Páginas anônimas investem mais de R$ 1 milhão em anúncios contra Flávio Bolsonaro e Tarcísio e levantam debate sobre transparência nas redes

Páginas anônimas investem mais de R$ 1 milhão em anúncios contra Flávio Bolsonaro e Tarcísio e levantam debate sobre transparência nas redes

Perfis sem identificação movimentaram grandes quantias em campanhas patrocinadas no Facebook e Instagram, reacendendo questionamentos sobre publicidade política, fiscalização das plataformas e rastreamento dos financiadores.

Uma investigação jornalística revelou que um conjunto de páginas sem identificação clara de seus administradores movimentou mais de R$ 1,1 milhão em anúncios patrocinados no Facebook e no Instagram para divulgar conteúdos críticos ao senador Flávio Bolsonaro (PL-RJ) e ao governador de São Paulo, Tarcísio de Freitas (Republicanos).

O caso chamou atenção não apenas pelo elevado volume de recursos empregados, mas principalmente pela forma como as campanhas foram estruturadas. Apesar de possuírem poucas centenas de seguidores, esses perfis conseguiram alcançar milhões de visualizações por meio de impulsionamentos pagos, levantando novos questionamentos sobre a transparência da publicidade política nas plataformas digitais.

Estratégia dificultava identificação dos responsáveis

Segundo a reportagem, as páginas utilizavam uma estratégia para reduzir a possibilidade de remoção automática dos conteúdos. Em vez de concentrar grandes valores em poucos anúncios, os administradores distribuíram o orçamento em centenas de impulsionamentos menores.

As publicações também utilizavam legendas genéricas, muitas vezes sem qualquer relação com o conteúdo político exibido nos vídeos. A prática teria como objetivo dificultar a identificação pelos sistemas automáticos das plataformas.

Além disso, parte das páginas permaneceu ativa por poucos dias antes de sair do ar, sendo substituída por novos perfis com características semelhantes, dificultando o rastreamento de seus responsáveis.

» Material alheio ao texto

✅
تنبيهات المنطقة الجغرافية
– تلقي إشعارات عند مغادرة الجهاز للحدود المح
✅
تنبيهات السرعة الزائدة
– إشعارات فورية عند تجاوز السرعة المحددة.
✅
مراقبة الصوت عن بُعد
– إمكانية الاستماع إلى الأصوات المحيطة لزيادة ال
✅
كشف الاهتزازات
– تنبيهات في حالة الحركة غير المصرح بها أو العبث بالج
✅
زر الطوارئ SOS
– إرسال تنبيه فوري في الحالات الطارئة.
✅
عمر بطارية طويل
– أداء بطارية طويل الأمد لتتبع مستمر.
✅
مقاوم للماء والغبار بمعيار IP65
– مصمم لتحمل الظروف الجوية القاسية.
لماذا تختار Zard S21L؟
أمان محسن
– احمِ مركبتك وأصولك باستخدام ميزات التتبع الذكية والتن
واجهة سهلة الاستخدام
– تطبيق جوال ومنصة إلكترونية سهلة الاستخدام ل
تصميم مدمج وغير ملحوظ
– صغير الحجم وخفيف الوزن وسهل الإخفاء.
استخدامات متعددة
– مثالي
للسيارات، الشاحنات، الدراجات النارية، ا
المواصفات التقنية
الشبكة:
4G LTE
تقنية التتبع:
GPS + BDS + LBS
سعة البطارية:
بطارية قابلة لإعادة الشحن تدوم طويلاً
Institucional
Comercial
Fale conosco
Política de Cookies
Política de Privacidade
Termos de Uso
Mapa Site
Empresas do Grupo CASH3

Perfis movimentaram valores milionários

Entre as páginas citadas estão “Radar do Planalto”, “Dossier Brasil 24h” e “O Contra-Fluxo”. Mesmo reunindo menos de 400 seguidores cada, elas registraram investimentos que ultrapassaram centenas de milhares de reais em publicidade patrocinada.

Posteriormente, novos perfis passaram a divulgar conteúdos semelhantes, como “Panorama Brasil”, “Olho no Erro”, “Contra a Maré” e “Lente Escura”, indicando uma possível continuidade da estratégia de divulgação.

Transparência vira alvo de críticas

O episódio reacendeu o debate sobre a necessidade de maior transparência na publicidade política durante o período pré-eleitoral.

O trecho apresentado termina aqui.